2.6.0b2 upgrade VERY slow

Just a FYI for people-- don’t try this upgrade during prime time.

The 2.6.0b2 upgrade has been running on our server for well over 40 minutes when normally it takes just a couple of minutes, usually over before you check back. I was concerned it was broken, but logging into postgres I can see a huge update running, looks like it’s changing the post search data for private messages.

Hopefully it isn’t broken. I guess I’ll find out. Really don’t want to kill it or restart the container mid-upgrade.

Query running:

postgres=# SELECT pid, age(clock_timestamp(), query_start), usename, query 
FROM pg_stat_activity 
WHERE query != '<IDLE>' AND query NOT ILIKE '%pg_stat_activity%' 
ORDER BY query_start desc;
  pid  |       age       |  usename  |                                            query                          
                   
-------+-----------------+-----------+---------------------------------------------------------------------------
-------------------
   698 |                 |           | 
   701 |                 | postgres  | 
   699 |                 |           | 
   697 |                 |           | 
   696 |                 |           | 
 14572 | 00:10:31.484201 | discourse | UPDATE post_search_data                                                   
                  +
       |                 |           | SET private_message = X.private_message                                   
                  +
       |                 |           | FROM                                                                      
                  +
       |                 |           | (                                                                         
                  +
       |                 |           |   SELECT post_id,                                                         
                  +
       |                 |           |     CASE WHEN t.archetype = 'private_message' THEN TRUE ELSE FALSE END pri
vate_message      +
       |                 |           |   FROM posts p                                                            
                  +
       |                 |           |   JOIN post_search_data pd ON pd.post_id = p.id                           
                  +
       |                 |           |   JOIN topics t ON t.id = p.topic_id                                      
                  +
       |                 |           |   WHERE pd.private_message IS NULL OR                                     
                  +
       |                 |           |     pd.private_message <> CASE WHEN t.archetype = 'private_message' THEN T
RUE ELSE FALSE END+
       |                 |           |   LIMIT 3000000                                                           
                  +
       |                 |           | ) X                                                                       
                  +
       |                 |           | WHERE X.post_id = post_search_data.post_id                                
                  +
       |                 |           | 
 14573 | 00:47:02.814489 | discourse | SELECT pg_try_advisory_lock(2859260972035668690)
(7 rows)
8 Likes

The upgrade just finished successfully as my panic started to hit its peak.

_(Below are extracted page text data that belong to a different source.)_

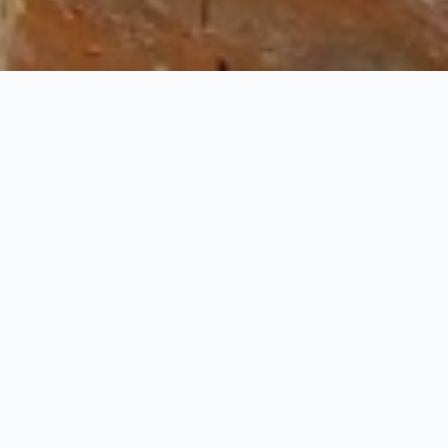
r
our includes the visit to the forts, palaces, museums
e with flora and fauna. This tour starts from Jaipur
ni Jaipur.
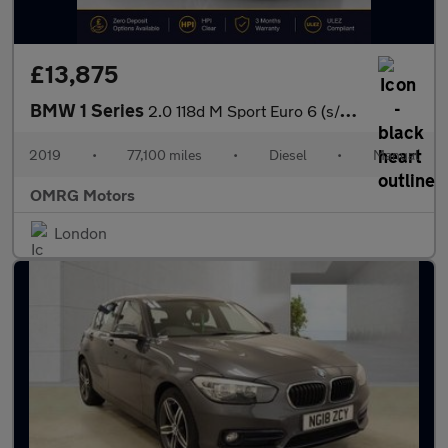
£13,875
BMW 1 Series
2.0 118d M Sport Euro 6 (s/s) 5dr
2019
•
77,100 miles
•
Diesel
•
Manual
OMRG Motors
London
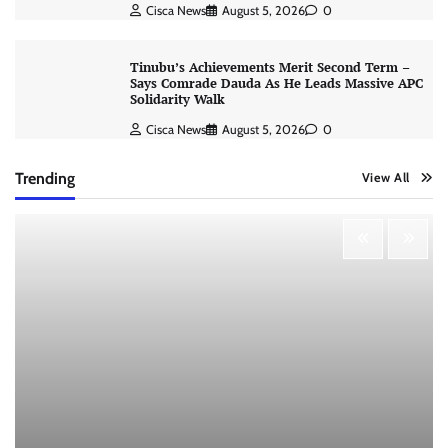
Cisca News
August 5, 2026
0
Tinubu’s Achievements Merit Second Term –
Says Comrade Dauda As He Leads Massive APC
Solidarity Walk
Cisca News
August 5, 2026
0
Trending
View All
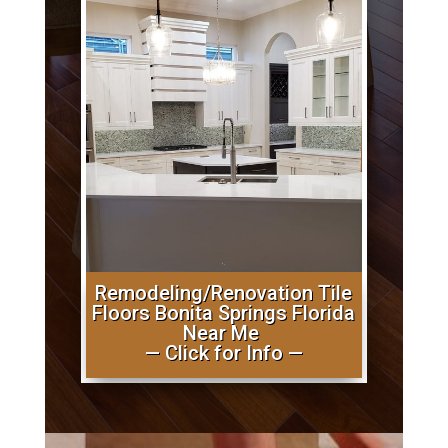
Remodeling/Renovation Tile
Floors Bonita Springs Florida
Near Me
— Click for Info —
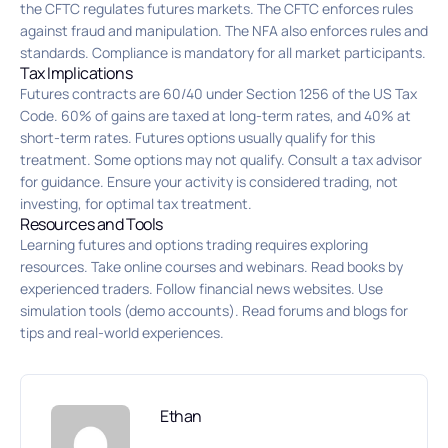
the CFTC regulates futures markets. The CFTC enforces rules
against fraud and manipulation. The NFA also enforces rules and
standards. Compliance is mandatory for all market participants.
Tax Implications
Futures contracts are 60/40 under Section 1256 of the US Tax
Code. 60% of gains are taxed at long-term rates, and 40% at
short-term rates. Futures options usually qualify for this
treatment. Some options may not qualify. Consult a tax advisor
for guidance. Ensure your activity is considered trading, not
investing, for optimal tax treatment.
Resources and Tools
Learning futures and options trading requires exploring
resources. Take online courses and webinars. Read books by
experienced traders. Follow financial news websites. Use
simulation tools (demo accounts). Read forums and blogs for
tips and real-world experiences.
Ethan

Good times, good times.

4 Likes

The upgrade was quite slow for me on fast colocated hardware as well. Not entirely sure why, but definitely something to be aware of.

4 Likes

Yep, I suggest putting a note in the changelog warning people this one will probably take much longer than most updates, and not to kill it or do anything drastic because that’s expected.

2 Likes

@Wingtip Can I check the number of posts that you have on your forum? Unfortunately, this is going to be slow on sites with a large number of posts.

4 Likes

Yes, we have over 5 million.

1 Like

My local site didn’t have that many posts and it was still quite slow. Not 40 minutes slow but noticeably slower than previous upgrades by 3x-4x maybe?

2 Likes

FWIW:

Just rebuilt and now running 2.6.0.beta2 ( 2aa1482421 )

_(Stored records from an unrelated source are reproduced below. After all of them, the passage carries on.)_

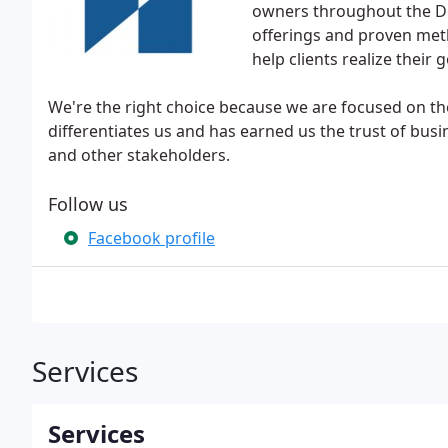
owners throughout the De
offerings and proven meth
help clients realize their
We're the right choice because we are focused on the
differentiates us and has earned us the trust of busin
and other stakeholders.
Follow us
Facebook profile
Services
Services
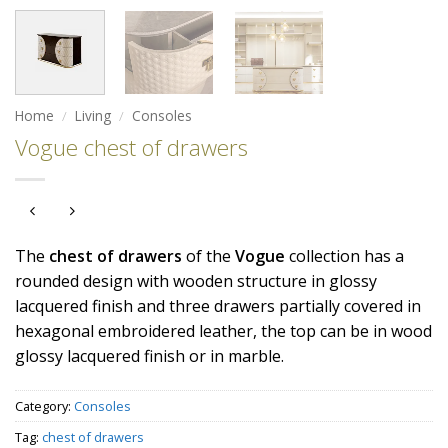
Home
/
Living
/
Consoles
Vogue chest of drawers
The
chest
of
drawers
of the
Vogue
collection has a
rounded design with wooden structure in glossy
lacquered finish and three drawers partially covered in
hexagonal embroidered leather, the top can be in wood
glossy lacquered finish or in marble.
Category:
Consoles
Tag:
chest of drawers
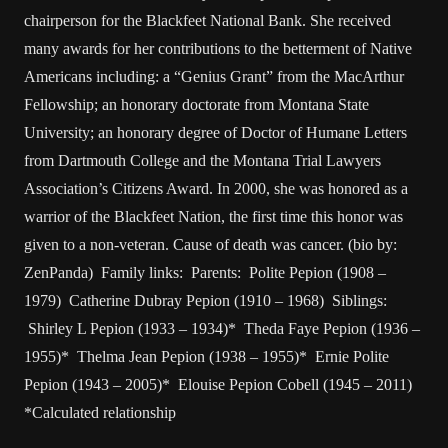
chairperson for the Blackfeet National Bank. She received
many awards for her contributions to the betterment of Native
Americans including: a “Genius Grant” from the MacArthur
Fellowship; an honorary doctorate from Montana State
University; an honorary degree of Doctor of Humane Letters
from Dartmouth College and the Montana Trial Lawyers
Association’s Citizens Award. In 2000, she was honored as a
warrior of the Blackfeet Nation, the first time this honor was
given to a non-veteran. Cause of death was cancer. (bio by:
ZenPanda) Family links: Parents: Polite Pepion (1908 –
1979) Catherine Dubray Pepion (1910 – 1968) Siblings:
Shirley L Pepion (1933 – 1934)* Theda Faye Pepion (1936 –
1955)* Thelma Jean Pepion (1938 – 1955)* Ernie Polite
Pepion (1943 – 2005)* Elouise Pepion Cobell (1945 – 2011)
*Calculated relationship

The build process was not noticeably slower on our server.

2 Likes

Thanks @Wingtip , I thought it was just happening with us!

Actually, I had to cancel the rebuild and restart the app because I thought it had got stuck on that query you mention. We have 6 million posts and after about 45 minutes was still not completed, so I guess I’ll have to be prepared for at least one hour of rebuild and warn our users before it.

3 Likes

A note on the extended Docker Manager and/or rebuild via SSH time has been added to the release notes.

4 Likes

Just pulled out a stop watch and tested a rebuild (site with around 1M posts only) from 2.6.0b1 to b2; and from start to finish, it took 170 seconds.

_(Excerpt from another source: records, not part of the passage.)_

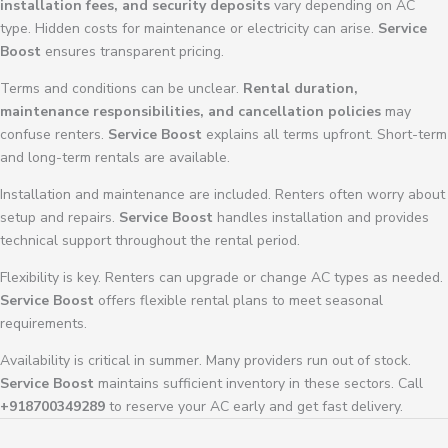
installation fees, and security deposits
vary depending on AC
type. Hidden costs for maintenance or electricity can arise.
Service
Boost
ensures transparent pricing.
Terms and conditions can be unclear.
Rental duration,
maintenance responsibilities, and cancellation policies
may
confuse renters.
Service Boost
explains all terms upfront. Short-term
and long-term rentals are available.
Installation and maintenance are included. Renters often worry about
setup and repairs.
Service Boost
handles installation and provides
technical support throughout the rental period.
Flexibility is key. Renters can upgrade or change AC types as needed.
Service Boost
offers flexible rental plans to meet seasonal
requirements.
Availability is critical in summer. Many providers run out of stock.
Service Boost
maintains sufficient inventory in these sectors. Call
+918700349289
to reserve your AC early and get fast delivery.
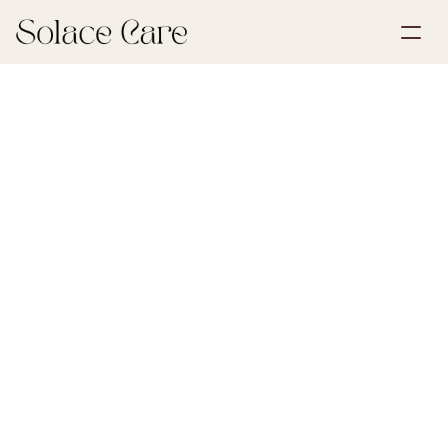
Create Account
Partnerships
Book a Demo
Solutions
June 22, 2026
Wills & POA
About Us
Select Language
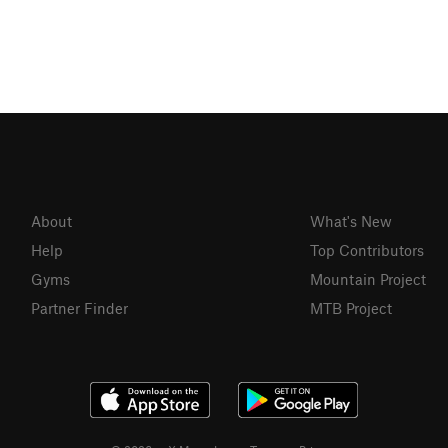
About
What's New
Help
Top Contributors
Gyms
Mountain Project
Partner Finder
MTB Project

Screen Shot 2020-08-21 at 6.34.31 PM

This is my second rebuild today, going from b1 to b2 and it seems very fine with no noticeable difference in build speed.

Note: We always upgrade from the command line and do not use the UI.

5 Likes

I also don’t use the docker manager and prefer to use the rebuild from command line. It’s better this way to see the log in case anything goes wrong. I also think it’s faster.

3 Likes

Yes, seems it’s mostly a problem on forums with a lot of posts.

1 Like

I (foolishly) upgraded via the web console, so I didn’t have an up to date log the whole time. Last time I make that mistake.

2 Likes

I had a large site that repeatedly failed to bootstrap. It’s a 2-container install, so the old container continued to run while the bootstrap was migrating. I eventually solved the problem by turning on SKIP_POST_DEPLOYMENT_MIGRATIONS=1 for the bootstrap and then running the migrations after the new container got cranked up. With SKIP_POST_DEPLOYMENT_MIGRATIONS=1 in the ENV section, the migration was very fast, the site was then able to function normally (though perhaps more slowly) while the migrations ran, which took > 20 minutes, I think

I think, but haven’t yet tested, that using this same trick would work to minimize down time during a single-container installation as well. If I’m right, what you’d do is

  • add SKIP_POST_DEPLOYMENT_MIGRATIONS=1 to your app.yml
  • ./launcher rebuild app
  • ./launcher enter app
  • SKIP_POST_DEPLOYMENT_MIGRATIONS=0 rake db:migrate
  • un-do the edit in app.yml unless you plan to remember to to the migrations after every upgrade
  • maybe rebuild again to make sure that you don’t have any problem while you still remember what might have broken your site, as in 4 months when you try again, you’ll have no idea and it’ll be hard for anyone to guess what the problem might be

If there were a way to have ./launcher pass SKIP_POST_DEPLOYMENT_MIGRATIONS=1 into things without requiring an edit to the app.yml it’d make things less fiddly for the editor-challenged.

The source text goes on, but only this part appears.